- _REQUIREMENT_: Starting at the line that contains "research to need to be generalized carefully.", output each line through the end of the data exactly, and nothing more.

- _LISTED RECORDS_:
++++++

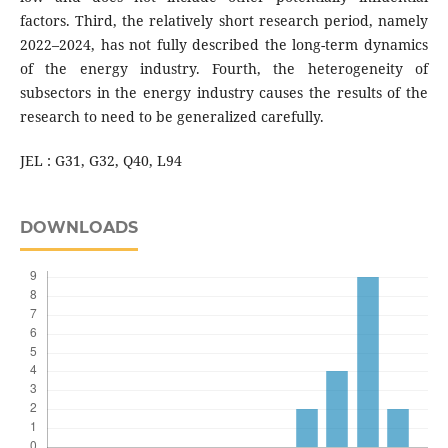
factors. Third, the relatively short research period, namely
2022–2024, has not fully described the long-term dynamics
of the energy industry. Fourth, the heterogeneity of
subsectors in the energy industry causes the results of the
research to need to be generalized carefully.
JEL : G31, G32, Q40, L94
DOWNLOADS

++++++

- _RESPONSE BOX_:
research to need to be generalized carefully.
JEL : G31, G32, Q40, L94
DOWNLOADS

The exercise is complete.